I would generally in a repeated measures random effects model include time in the fixed part to get the general trend over time; I usually do this as a polynomial of time so that in a reasonably in a long series it is in a a parsimonious form. if it was a short series I would consider discrete time as dummies.
I would generally in a repeated measures random effects model include time in the fixed part to get the general trend over time; I usually do this as a polynomial of time so that in a reasonably in a long series it is in a a parsimonious form. if it was a short series I would consider discrete time as dummies.

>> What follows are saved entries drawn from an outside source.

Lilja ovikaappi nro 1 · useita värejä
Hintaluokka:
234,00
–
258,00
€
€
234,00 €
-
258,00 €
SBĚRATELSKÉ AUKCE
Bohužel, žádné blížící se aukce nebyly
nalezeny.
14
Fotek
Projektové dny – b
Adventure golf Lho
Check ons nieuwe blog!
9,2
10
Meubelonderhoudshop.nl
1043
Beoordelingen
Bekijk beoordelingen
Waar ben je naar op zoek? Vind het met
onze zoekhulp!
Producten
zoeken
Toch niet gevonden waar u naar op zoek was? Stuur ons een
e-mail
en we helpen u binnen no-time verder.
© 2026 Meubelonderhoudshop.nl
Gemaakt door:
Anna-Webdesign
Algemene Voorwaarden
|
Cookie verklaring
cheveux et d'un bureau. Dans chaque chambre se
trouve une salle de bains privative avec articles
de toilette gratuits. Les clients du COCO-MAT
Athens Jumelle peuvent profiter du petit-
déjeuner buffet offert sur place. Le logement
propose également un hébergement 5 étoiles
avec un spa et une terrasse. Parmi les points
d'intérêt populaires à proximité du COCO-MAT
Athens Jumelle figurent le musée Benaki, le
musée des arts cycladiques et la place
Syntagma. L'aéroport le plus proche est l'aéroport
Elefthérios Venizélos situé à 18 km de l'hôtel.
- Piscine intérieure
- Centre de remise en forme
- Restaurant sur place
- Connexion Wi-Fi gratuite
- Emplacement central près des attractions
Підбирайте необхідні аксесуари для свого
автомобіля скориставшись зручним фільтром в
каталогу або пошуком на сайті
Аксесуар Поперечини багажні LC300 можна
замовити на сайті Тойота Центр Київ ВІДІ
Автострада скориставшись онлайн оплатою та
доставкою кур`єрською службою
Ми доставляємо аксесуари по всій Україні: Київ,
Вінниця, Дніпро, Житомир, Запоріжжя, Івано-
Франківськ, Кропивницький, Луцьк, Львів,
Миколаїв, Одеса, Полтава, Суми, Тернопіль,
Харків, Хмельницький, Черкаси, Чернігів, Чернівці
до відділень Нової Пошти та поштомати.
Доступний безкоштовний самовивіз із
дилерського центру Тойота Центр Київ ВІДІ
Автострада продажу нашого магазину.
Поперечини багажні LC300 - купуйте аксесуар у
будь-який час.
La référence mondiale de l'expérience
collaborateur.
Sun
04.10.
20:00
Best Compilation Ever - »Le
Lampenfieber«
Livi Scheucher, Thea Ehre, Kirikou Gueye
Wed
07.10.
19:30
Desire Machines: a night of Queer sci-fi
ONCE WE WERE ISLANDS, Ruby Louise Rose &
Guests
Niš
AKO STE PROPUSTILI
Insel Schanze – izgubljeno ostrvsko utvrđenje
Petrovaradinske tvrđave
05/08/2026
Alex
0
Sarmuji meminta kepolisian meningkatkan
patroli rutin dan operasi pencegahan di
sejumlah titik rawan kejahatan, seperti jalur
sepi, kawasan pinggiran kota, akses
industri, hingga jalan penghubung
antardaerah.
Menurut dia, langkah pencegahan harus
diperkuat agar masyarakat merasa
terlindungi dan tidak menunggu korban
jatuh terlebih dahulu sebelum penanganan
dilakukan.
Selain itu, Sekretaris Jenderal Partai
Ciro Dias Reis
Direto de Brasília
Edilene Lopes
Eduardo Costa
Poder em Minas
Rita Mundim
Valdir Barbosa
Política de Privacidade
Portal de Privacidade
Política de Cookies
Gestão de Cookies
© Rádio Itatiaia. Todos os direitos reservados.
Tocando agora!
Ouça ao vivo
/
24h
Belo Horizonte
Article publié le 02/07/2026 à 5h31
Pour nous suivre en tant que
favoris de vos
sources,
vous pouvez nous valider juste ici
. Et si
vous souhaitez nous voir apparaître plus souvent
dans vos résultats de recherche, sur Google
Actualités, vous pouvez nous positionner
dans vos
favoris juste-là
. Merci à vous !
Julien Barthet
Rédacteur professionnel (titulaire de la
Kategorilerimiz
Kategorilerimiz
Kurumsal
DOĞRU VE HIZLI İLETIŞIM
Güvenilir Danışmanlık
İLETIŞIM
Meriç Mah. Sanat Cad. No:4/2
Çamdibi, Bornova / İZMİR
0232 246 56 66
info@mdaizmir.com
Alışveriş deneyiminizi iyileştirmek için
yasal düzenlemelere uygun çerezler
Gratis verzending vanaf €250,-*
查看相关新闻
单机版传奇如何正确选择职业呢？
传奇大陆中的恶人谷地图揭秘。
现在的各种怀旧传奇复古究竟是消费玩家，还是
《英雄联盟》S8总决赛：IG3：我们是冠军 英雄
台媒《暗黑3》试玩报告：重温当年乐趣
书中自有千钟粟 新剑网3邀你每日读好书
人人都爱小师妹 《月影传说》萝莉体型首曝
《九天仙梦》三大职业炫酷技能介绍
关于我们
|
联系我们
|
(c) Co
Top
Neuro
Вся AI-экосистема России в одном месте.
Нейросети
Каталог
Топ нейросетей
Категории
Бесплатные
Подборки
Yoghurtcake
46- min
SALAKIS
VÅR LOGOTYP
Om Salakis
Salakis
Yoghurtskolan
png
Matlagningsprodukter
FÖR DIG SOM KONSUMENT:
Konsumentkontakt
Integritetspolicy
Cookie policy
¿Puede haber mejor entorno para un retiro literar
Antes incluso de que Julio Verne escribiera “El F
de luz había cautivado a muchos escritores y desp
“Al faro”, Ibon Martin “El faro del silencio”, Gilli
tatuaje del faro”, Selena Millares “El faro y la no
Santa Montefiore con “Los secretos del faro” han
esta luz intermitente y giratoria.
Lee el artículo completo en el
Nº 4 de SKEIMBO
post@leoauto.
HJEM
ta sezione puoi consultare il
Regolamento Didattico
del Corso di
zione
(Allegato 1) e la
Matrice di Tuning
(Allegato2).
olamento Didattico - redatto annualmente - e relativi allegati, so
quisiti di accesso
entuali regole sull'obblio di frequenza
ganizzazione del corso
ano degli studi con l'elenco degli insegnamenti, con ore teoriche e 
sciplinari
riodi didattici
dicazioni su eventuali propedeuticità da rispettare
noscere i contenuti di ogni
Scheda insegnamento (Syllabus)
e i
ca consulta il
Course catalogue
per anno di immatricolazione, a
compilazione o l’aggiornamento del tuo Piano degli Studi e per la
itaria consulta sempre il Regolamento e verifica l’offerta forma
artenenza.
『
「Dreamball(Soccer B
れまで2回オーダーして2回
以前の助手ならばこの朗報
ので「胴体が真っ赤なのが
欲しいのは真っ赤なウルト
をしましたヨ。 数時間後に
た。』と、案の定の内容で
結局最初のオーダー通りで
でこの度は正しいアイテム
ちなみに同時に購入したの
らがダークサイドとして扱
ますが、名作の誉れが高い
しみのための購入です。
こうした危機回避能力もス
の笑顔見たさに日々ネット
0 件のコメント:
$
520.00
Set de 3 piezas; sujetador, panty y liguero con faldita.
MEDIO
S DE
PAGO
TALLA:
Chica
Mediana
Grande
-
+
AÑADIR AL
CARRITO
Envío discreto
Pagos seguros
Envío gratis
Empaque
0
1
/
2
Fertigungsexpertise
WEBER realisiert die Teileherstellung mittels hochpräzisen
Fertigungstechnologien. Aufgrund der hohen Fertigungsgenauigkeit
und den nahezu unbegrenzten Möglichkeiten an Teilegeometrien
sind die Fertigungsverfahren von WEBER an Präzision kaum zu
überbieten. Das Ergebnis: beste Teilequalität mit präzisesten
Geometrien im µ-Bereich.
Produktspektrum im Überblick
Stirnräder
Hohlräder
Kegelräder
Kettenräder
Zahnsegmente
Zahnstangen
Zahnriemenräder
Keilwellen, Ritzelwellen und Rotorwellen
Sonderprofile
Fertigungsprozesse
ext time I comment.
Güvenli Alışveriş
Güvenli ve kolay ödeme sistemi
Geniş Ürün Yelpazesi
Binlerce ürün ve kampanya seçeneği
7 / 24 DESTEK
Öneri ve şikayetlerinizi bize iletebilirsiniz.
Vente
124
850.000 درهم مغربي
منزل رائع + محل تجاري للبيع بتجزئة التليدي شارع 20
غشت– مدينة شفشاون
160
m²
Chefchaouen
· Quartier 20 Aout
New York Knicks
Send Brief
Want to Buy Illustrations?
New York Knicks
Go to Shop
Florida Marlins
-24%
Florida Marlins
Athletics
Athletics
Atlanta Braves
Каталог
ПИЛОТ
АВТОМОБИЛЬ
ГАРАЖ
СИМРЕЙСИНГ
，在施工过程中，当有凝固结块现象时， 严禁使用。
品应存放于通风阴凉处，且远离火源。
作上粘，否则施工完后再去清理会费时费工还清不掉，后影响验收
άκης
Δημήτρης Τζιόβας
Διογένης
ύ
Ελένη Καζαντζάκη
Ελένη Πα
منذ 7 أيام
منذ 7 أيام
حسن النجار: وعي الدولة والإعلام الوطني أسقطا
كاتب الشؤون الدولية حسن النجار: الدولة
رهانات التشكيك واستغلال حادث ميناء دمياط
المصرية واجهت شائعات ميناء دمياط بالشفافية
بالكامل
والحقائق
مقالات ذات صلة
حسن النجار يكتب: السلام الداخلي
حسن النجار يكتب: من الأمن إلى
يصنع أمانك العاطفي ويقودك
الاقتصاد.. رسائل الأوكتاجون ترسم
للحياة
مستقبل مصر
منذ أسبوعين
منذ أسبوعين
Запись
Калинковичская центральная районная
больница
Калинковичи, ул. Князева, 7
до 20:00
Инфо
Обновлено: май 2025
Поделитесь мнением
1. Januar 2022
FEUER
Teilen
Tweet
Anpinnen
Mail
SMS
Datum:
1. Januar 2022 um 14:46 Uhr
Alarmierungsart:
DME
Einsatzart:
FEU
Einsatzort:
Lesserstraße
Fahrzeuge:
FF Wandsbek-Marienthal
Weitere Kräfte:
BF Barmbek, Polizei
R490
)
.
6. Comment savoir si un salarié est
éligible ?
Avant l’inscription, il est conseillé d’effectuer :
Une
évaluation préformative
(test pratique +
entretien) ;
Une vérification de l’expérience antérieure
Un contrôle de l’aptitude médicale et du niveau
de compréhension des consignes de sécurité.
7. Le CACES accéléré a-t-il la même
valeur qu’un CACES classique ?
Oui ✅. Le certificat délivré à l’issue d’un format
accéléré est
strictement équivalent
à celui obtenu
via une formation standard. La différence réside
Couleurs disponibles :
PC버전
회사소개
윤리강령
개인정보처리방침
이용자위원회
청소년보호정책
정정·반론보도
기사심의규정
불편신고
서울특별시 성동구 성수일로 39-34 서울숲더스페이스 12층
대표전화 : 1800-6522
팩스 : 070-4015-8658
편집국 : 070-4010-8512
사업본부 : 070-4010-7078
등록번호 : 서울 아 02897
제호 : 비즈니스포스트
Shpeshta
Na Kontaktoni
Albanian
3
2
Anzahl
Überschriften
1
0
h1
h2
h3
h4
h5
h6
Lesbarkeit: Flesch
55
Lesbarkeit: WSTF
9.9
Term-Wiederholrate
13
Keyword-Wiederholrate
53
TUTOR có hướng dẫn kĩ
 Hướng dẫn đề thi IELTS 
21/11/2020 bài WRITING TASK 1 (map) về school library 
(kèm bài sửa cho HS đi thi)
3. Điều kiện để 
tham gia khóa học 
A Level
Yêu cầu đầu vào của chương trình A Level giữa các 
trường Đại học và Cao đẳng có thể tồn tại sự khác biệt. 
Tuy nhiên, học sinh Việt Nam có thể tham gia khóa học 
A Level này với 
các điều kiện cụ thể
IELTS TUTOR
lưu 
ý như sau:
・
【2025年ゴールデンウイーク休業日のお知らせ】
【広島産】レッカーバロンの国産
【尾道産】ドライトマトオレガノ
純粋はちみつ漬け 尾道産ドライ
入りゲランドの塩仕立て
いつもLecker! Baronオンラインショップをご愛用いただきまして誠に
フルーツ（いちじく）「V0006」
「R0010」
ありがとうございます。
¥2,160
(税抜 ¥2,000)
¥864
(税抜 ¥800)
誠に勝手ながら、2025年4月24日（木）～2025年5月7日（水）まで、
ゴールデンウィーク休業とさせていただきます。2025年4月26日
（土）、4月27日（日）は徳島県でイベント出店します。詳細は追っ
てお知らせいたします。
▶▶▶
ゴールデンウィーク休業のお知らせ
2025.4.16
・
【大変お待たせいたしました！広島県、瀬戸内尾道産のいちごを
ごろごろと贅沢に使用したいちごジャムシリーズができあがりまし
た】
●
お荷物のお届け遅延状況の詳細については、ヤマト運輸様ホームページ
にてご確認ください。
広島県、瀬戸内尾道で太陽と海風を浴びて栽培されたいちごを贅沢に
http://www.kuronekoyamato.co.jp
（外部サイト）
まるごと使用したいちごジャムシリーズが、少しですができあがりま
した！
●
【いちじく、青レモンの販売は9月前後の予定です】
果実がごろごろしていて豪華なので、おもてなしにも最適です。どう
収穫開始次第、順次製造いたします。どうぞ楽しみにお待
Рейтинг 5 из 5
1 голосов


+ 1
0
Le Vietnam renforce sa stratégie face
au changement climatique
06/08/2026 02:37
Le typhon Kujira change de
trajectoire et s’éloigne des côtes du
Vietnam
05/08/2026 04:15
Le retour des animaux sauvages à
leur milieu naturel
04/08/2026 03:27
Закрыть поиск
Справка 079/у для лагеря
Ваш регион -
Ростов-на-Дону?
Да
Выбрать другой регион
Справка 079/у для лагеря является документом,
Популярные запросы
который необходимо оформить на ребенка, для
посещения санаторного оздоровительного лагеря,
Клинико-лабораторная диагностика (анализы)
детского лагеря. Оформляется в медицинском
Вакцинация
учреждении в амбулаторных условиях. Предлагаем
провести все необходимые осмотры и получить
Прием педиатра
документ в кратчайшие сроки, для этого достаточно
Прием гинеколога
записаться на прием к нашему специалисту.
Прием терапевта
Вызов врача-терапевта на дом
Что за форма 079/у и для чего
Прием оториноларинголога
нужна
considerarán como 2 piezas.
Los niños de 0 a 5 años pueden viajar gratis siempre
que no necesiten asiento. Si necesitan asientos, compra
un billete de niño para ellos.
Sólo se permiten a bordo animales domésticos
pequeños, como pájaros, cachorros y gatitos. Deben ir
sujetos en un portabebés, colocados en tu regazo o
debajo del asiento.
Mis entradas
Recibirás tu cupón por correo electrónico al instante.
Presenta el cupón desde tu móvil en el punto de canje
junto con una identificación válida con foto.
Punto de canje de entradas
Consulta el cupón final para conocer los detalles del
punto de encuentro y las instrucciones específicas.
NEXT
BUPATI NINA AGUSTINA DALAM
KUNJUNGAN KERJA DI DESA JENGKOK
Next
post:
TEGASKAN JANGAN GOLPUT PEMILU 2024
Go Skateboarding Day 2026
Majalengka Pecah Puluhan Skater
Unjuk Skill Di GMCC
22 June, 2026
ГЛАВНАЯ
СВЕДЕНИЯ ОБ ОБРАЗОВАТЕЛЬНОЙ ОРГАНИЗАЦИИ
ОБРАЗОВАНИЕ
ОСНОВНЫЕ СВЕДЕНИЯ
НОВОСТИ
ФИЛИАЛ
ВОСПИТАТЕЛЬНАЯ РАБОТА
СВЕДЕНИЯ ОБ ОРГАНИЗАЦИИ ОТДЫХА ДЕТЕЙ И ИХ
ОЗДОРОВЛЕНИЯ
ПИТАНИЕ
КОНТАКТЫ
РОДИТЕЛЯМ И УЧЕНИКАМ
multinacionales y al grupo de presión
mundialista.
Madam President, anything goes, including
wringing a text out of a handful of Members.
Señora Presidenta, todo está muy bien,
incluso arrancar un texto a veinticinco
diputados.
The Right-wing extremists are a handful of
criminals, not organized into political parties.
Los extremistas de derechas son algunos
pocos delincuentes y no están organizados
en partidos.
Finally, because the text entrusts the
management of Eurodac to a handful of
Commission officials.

As Professor Jones mentioned, it is useful to consider time dummies to show the trend for your model.
However, it is not essential. In case, if including time in your model makes it complicated, it is possible to avoid it in your random effect model and consider it as a part of your estimation error.
A parsimonious and efficient way of including discrete time dummies in a longitudinal model is as orthogonal polynomials - these fit an underlying trend
For how to use OPs in random effects growth models see
Don Hedeker's book uses the approach - it is very useful for fitting random slopes for time as the discreet time dummies will be orthogonal and parsimonious
http://hedeker.people.uic.edu/ml.html
Hedeker, D., and R. D. Gibbons. 2006. Longitudinal Data Analysis. Wiley-Interscience.